Built using Node + ChromaDB + LangChain + watsonx.ai
You will first need to start by populating a .env
file with some environment variables before running the script. The file should look like:
# chroma settings
ALLOW_RESET=TRUE
# watsonx settings
WATSONX_AI_AUTH_TYPE=iam
WATSONX_AI_APIKEY=<insert_key_here>
WATSONX_AI_PROJ_ID=<insert_project_id_here>
Once those are set you can begin by installing the dependencies needed to run the script. This can be done via:
npm ci
This will also run the npm
preinstall
script which will install the ChromaDB dependency from Python. Make sure you have Python installed!

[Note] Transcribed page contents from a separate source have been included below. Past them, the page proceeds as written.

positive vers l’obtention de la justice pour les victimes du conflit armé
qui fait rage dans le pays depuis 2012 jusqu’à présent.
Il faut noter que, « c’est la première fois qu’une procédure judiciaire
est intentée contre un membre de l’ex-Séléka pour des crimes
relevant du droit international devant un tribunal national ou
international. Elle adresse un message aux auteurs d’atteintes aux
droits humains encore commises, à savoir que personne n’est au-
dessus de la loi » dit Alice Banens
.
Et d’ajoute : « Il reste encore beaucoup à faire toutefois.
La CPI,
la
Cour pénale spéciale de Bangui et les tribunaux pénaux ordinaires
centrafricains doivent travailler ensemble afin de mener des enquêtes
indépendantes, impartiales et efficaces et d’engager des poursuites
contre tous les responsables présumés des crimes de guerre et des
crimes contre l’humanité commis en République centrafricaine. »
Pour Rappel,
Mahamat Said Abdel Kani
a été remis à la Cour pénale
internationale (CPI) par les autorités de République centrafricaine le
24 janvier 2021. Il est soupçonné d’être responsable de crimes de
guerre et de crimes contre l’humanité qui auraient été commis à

This script uses a ChromaDB connector by default to store embeddings. Because of this an instance of the database must be running locally before running the script itself. To start the local ChromaDB server run:
npm run chroma
This will start an instance of the server locally. Then in a seperate terminal you can continually run the script via:
npm start
Each time the script is ran the contents of the ChromaDB instance is reset.
Hence the need for the
ALLOW_RESET
environment variable.
By default, documents sourced for embedding generation come from ./docs/.*md
(relative to project root) and are found via fast-glob
. Documents must be located here in order to be sourced and inserted into the database.
This script will chunk the Markdown input via LangChain and then run them through the embeddings generation API available via watsonx.ai. The resulting vectors are then inserted into the ChromaDB instance so they can be search later.